Zombies Have Simple AI
One of the hardest parts for many games is getting the opposition to seem like it is acting intelligently. The illusion of intelligence is difficult to create as the enemy must not just have a perfect unerring accuracy and dogged determination, as that would not be fun, but must also do pathfinding and other tasks. Zombies, known for being braindead, can operate on a simpler AI that has far less to it. If a Zombie acts stupid, no one is really surprised—it’s just a zombie after all. Steve spoke to that exact point saying, “It’s relatively simple to get an AI to behave convincingly like a Zombie. That might sound a bit negative but you want to lull the player into the illusion of your game and nothing breaks it like, say, a ninja walking into a wall. It’s easier to swallow stuff like that when your antagonist is shambling around with half his head missing.”

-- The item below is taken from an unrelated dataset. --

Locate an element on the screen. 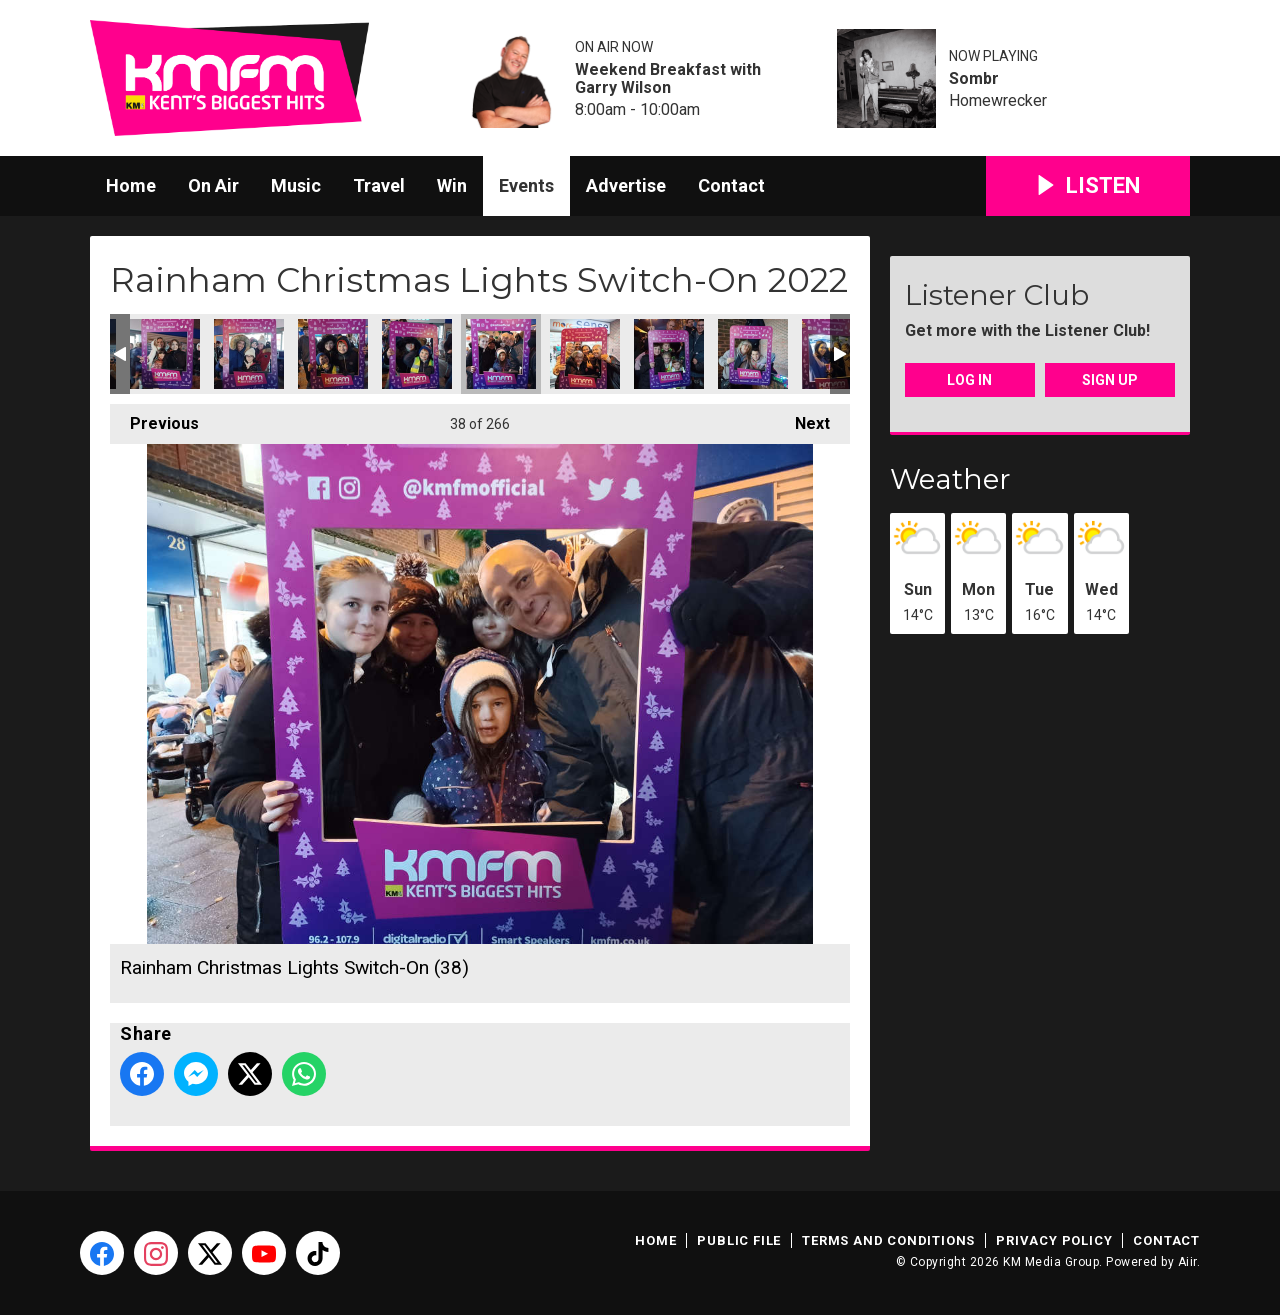 Image resolution: width=1280 pixels, height=1315 pixels. Sombr is located at coordinates (974, 79).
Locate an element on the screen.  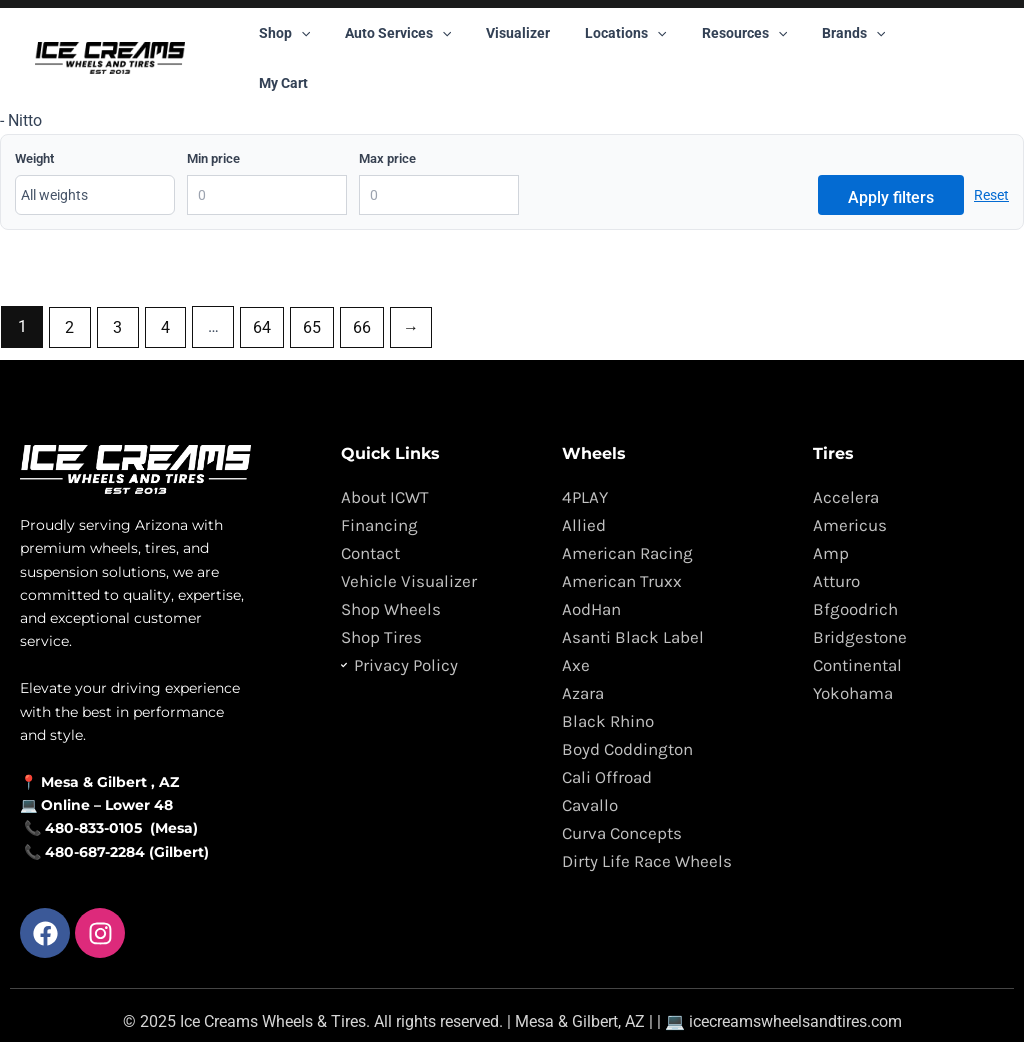 Max price is located at coordinates (387, 122).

Zombies Carry No Moral Baggage
While we’ve been discussing thematic reasons zombies make great enemies, or programming reasons, one thing that needs to be brought up is just how much people enjoy killing zombies. Some enemies can bring up moral uncertainty and that can be a great thing in games, but in titles where you just want someone to go loose killing the enemy, having that question of morality can create a dissonance for the player. Zombies, on the other hand, are clearly known to be things that need to be killed with no need to ask why.
Zombies Can Be Humorous or Tragic
Many horror monsters tend to fall into one note unless given a reinvention by the author. Zombies, with their variety, carry a lot of different tonal elements beyond horror. Most notably for Zombies, though, are the areas of humor and tragedy.
As for humor, there’s been a variety of games that take advantage of this because the Zombie as it moves just looks weird. Zombies don’t move like people should and are especially exaggerated for an effect that can be quite funny or their mindlessness can lead them to repeatedly doing the same stupid thing over and over again.
Tragedy is on the far other end of the scale, but many zombie stories invoke it. In particular, the idea of someone being turned into a zombie invokes those thematic elements of mortality we mentioned and helps tell a tragic tale… and we see on them, as a Zombie, the story of their last moments. Watching our friends be turned and faced with the need to kill them to stop the Zombies from spreading further compounds it, and when done properly can create an incredible emotionally gripping aspect of a work like with The Walking Dead Season 1‘s finale.